=== Begin Enclosure ===
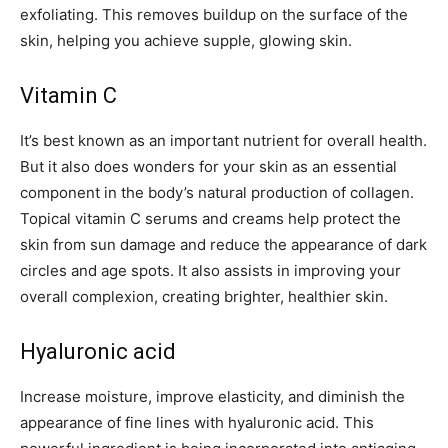
exfoliating. This removes buildup on the surface of the
skin, helping you achieve supple, glowing skin.
Vitamin C
It’s best known as an important nutrient for overall health.
But it also does wonders for your skin as an essential
component in the body’s natural production of collagen.
Topical vitamin C serums and creams help protect the
skin from sun damage and reduce the appearance of dark
circles and age spots. It also assists in improving your
overall complexion, creating brighter, healthier skin.
Hyaluronic acid
Increase moisture, improve elasticity, and diminish the
appearance of fine lines with hyaluronic acid. This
=== End Enclosure ===
__EXERCISE BRIEF__:
Print all of the material exactly. Omit pictures.

__ANSWER SECTION__:
exfoliating. This removes buildup on the surface of the
skin, helping you achieve supple, glowing skin.
Vitamin C
It’s best known as an important nutrient for overall health.
But it also does wonders for your skin as an essential
component in the body’s natural production of collagen.
Topical vitamin C serums and creams help protect the
skin from sun damage and reduce the appearance of dark
circles and age spots. It also assists in improving your
overall complexion, creating brighter, healthier skin.
Hyaluronic acid
Increase moisture, improve elasticity, and diminish the
appearance of fine lines with hyaluronic acid. This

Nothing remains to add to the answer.